The Multi That Owns Us

So I guess I'd better write something about the Great Mozilla Flap of 2014.  In case you haven't heard, Brendan Eich, the recently-elevated CEO of Mozilla, which produces the Firefox browser, came under attack because in 2008 he donated a thousand dollars to support the anti-same-sex-marriage Proposition 8 in California.  After a little more than a week of controversy, including calls to boycott Mozilla products, Eich stepped down.  Which was a relief for me, because after checking the main alternatives, I wasn't sure I was willing to switch to another browser; I have some problems with Firefox, but I'm used to it and I don't much like Chrome or IE.

Conor Friedersdorf summed up the controversy reasonably well here; I also liked this post by Ampersand at Alas, a Blog, which helped me sort out my own position.  It reminded me that I'd written much the same things in this post right after the success of Prop 8 at the polls in 2008. Entertainingly, Andrew Sullivan got upset over Brendan Eich's departure, though he helped lead the attack on the liberal gay-marriage supporter Alec Baldwin for using homophobic language, even unto Baldwin's losing his TV program. (Maybe because Baldwin is a high-profile Hollywood liberal and Eich is a right-wing libertarian who supported Ron Paul?)  Baldwin singled out Sullivan for contumely as part of the "fundamentalist wing of gay advocacy." And the fuss hasn't died down yet, as shown by xkcd's latest cartoon, linked above, which has been getting shared widely on the Intertoobz, including sf writer John Scalzi's blog.

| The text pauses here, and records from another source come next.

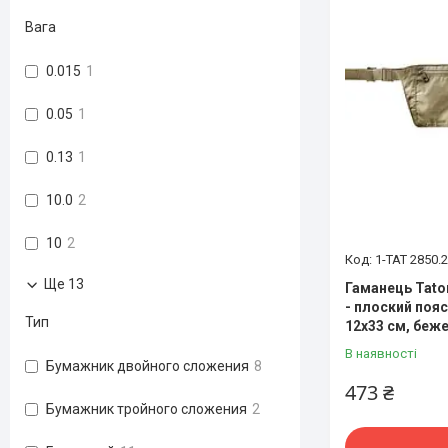
Вага
0.015
1
0.05
1
0.13
1
10.0
2
10
2
1-TAT 2850.
Ще 13
Гаманець Taton
- плоский поя
Тип
12x33 см, беже
В наявності
Бумажник двойного сложения
8
473 ₴
Бумажник тройного сложения
2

For a computer/math geek and science cultist, xkcd has wandered off into irrationality with this cartoon. Part of what he says is fair enough, I guess: I agree that the First Amendment only applies to government censorship, so being fired for your political or other views is not a violation of your First Amendment rights.  This has been brought home repeatedly in the controversies over Paula Deen, Juan Williams, Phil Robertson, and others lately.  (Oddly, when the racist writer John Derbyshire was fired from the National Review two years ago for his expressed views, few right-wingers came to his defense.)  Nor is it a violation of your freedom of speech to be kicked out of an Internet forum, or if your letter to the editor of a newspaper isn't published, or if you're attacked in the "mainstream media" for attacking your political opponents.  So far so good.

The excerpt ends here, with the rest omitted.